If an individual is a national of a Visa Waiver Program (VWP) country, he/she may submit an ESTA application and, if it is approved, may then enter the U.S. for a period of up to 90 days as a tourist or business visitor without a visa.

Initially under the Visa Waiver Program Improvement and Terrorist Travel Prevention Act of 2015, nationals of VWP countries who had been present in Iran, Iraq, Sudan, or Syria after March 1, 2011 were not eligible, absent a waiver, to enter the U.S. under the VWP. On February 18, 2016, the Department of Homeland Security added Libya, Somalia and Yemen to the list of “countries of concern.” To screen for such individuals, the ESTA application has been revised.

Employer required to pay back wages to H-1B following its failure to participate in OALJ proceedings

On June 14, 2016, the United States Department of Labor, Office of Administrative Law Judges (OALJ) required an employer to pay $15,067.20 in back wages to an H-1B employee, after the employer failed to participate in the hearing.

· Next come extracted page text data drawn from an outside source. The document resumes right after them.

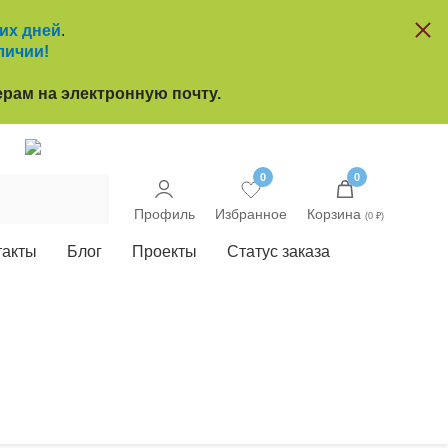
чих дней
.
личии!
рам на электронную почту.
u
0
0
Профиль
Избранное
Корзина
(0 ₽)
такты
Блог
Проекты
Статус заказа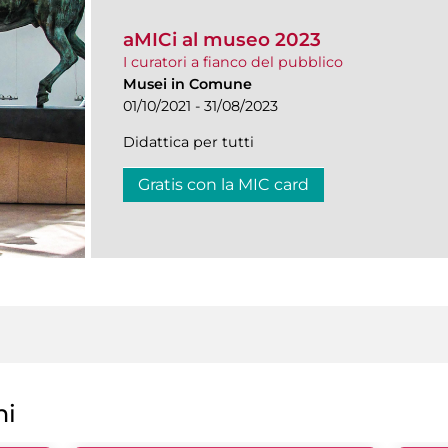
aMICi al museo 2023
I curatori a fianco del pubblico
Musei in Comune
01/10/2021 - 31/08/2023
Didattica per tutti
Gratis con la MIC card
ni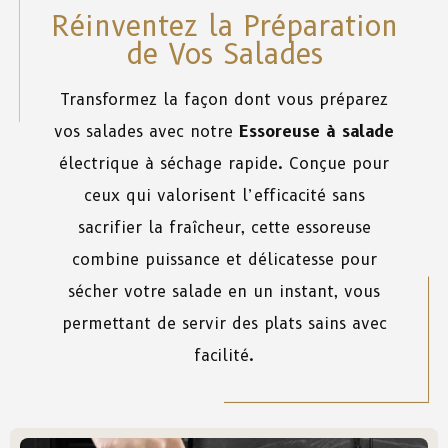
Réinventez la Préparation
de Vos Salades
Transformez la façon dont vous préparez
vos salades avec notre
Essoreuse à salade
électrique à séchage rapide. Conçue pour
ceux qui valorisent l’efficacité sans
sacrifier la fraîcheur, cette essoreuse
combine puissance et délicatesse pour
sécher votre salade en un instant, vous
permettant de servir des plats sains avec
facilité.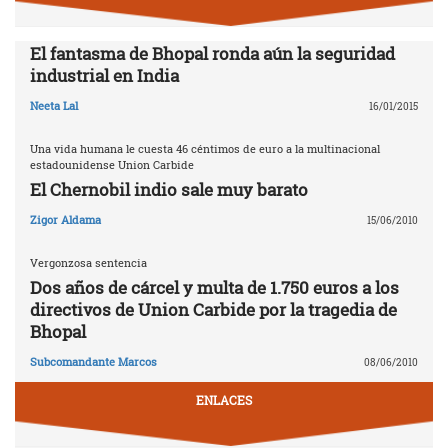
El fantasma de Bhopal ronda aún la seguridad
industrial en India
Neeta Lal
16/01/2015
Una vida humana le cuesta 46 céntimos de euro a la multinacional
estadounidense Union Carbide
El Chernobil indio sale muy barato
Zigor Aldama
15/06/2010
Vergonzosa sentencia
Dos años de cárcel y multa de 1.750 euros a los
directivos de Union Carbide por la tragedia de
Bhopal
Subcomandante Marcos
08/06/2010
ENLACES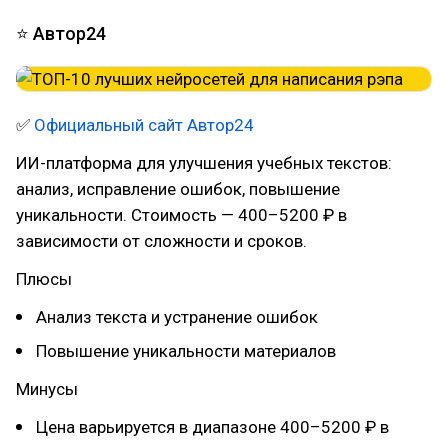
⭐ Автор24
✅
Официальный сайт Автор24
ИИ-платформа для улучшения учебных текстов:
анализ, исправление ошибок, повышение
уникальности. Стоимость — 400–5200 ₽ в
зависимости от сложности и сроков.
Плюсы
Анализ текста и устранение ошибок
Повышение уникальности материалов
Минусы
Цена варьируется в диапазоне 400–5200 ₽ в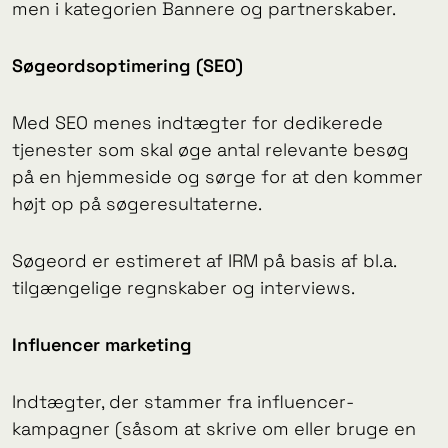
men i kategorien Bannere og partnerskaber.
Søgeordsoptimering (SEO)
Med SEO menes indtægter for dedikerede
tjenester som skal øge antal relevante besøg
på en hjemmeside og sørge for at den kommer
højt op på søgeresultaterne.
Søgeord er estimeret af IRM på basis af bl.a.
tilgængelige regnskaber og interviews.
Influencer marketing
Indtægter, der stammer fra influencer-
kampagner (såsom at skrive om eller bruge en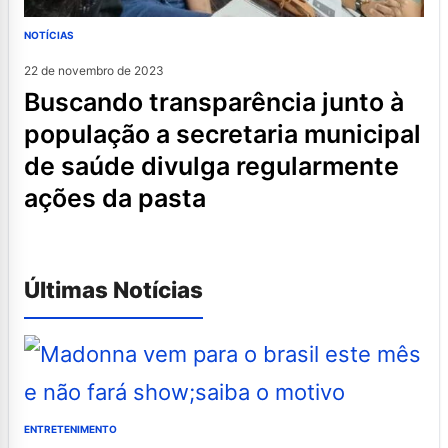
NOTÍCIAS
22 de novembro de 2023
buscando transparência junto à
população a secretaria municipal
de saúde divulga regularmente
ações da pasta
Últimas Notícias
ENTRETENIMENTO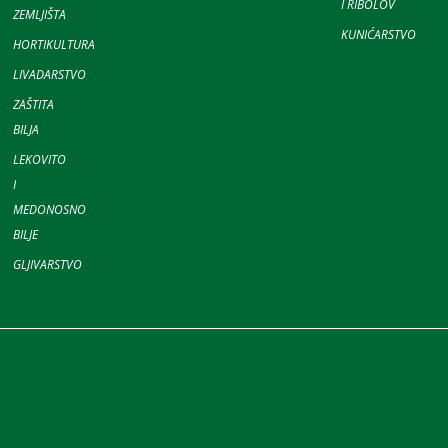
I RIBOLOV
ZEMLJIŠTA
KUNIĆARSTVO
HORTIKULTURA
LIVADARSTVO
ZAŠTITA
BILJA
LEKOVITO
I
MEDONOSNO
BILJE
GLJIVARSTVO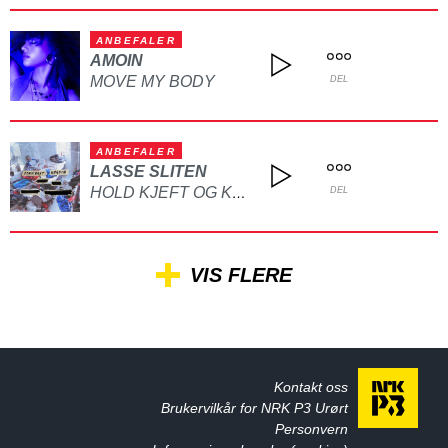
ANBEFALER
AMOIN
MOVE MY BODY
DEL
ANBEFALER
LASSE SLITEN
HOLD KJEFT OG KYSS MEG
DEL
VIS FLERE
Kontakt oss
Brukervilkår for NRK P3 Urørt
Personvern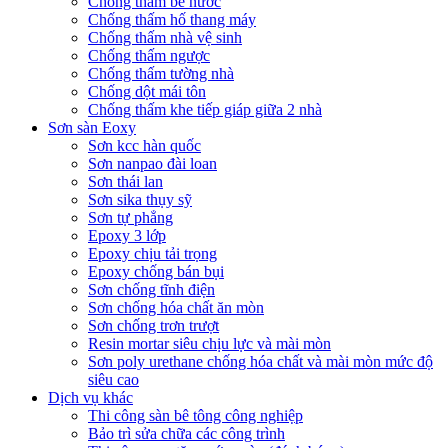
Chống thấm bể nước
Chống thấm hố thang máy
Chống thấm nhà vệ sinh
Chống thấm ngược
Chống thấm tường nhà
Chống dột mái tôn
Chống thấm khe tiếp giáp giữa 2 nhà
Sơn sàn Eoxy
Sơn kcc hàn quốc
Sơn nanpao đài loan
Sơn thái lan
Sơn sika thụy sỹ
Sơn tự phẳng
Epoxy 3 lớp
Epoxy chịu tải trọng
Epoxy chống bán bụi
Sơn chống tĩnh điện
Sơn chống hóa chất ăn mòn
Sơn chống trơn trượt
Resin mortar siêu chịu lực và mài mòn
Sơn poly urethane chống hóa chất và mài mòn mức độ
siêu cao
Dịch vụ khác
Thi công sàn bê tông công nghiệp
Bảo trì sửa chữa các công trình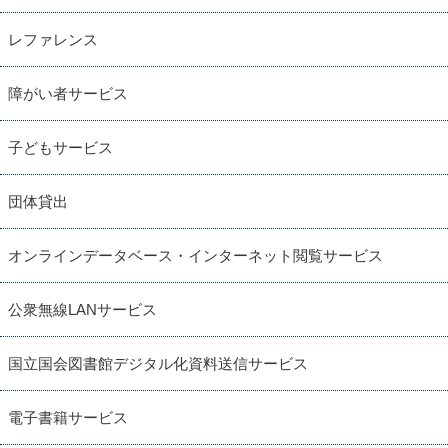
レファレンス
障がい者サービス
子どもサービス
団体貸出
オンラインデータベース・インターネット閲覧サービス
公衆無線LANサービス
国立国会図書館デジタル化資料送信サービス
電子書籍サービス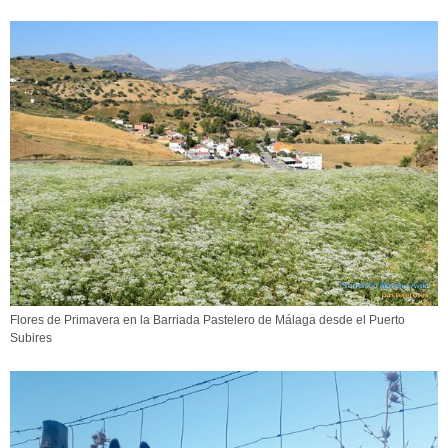
Flores de Primavera en la Barriada Pastelero de Málaga desde el Puerto
Subires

While the employer objected to the DOL Wage and Hour Division’s determination and requested a hearing before the OALJ, it subsequently failed to produce initial disclosures, participate in an initial conference, and appear at a prehearing conference. As a result, the OALJ issued a final determination holding the employer violated the Immigration and Nationality Act and, thereby, was required to pay the back wages assessed in the DOL Wage and Hour Division’s determination.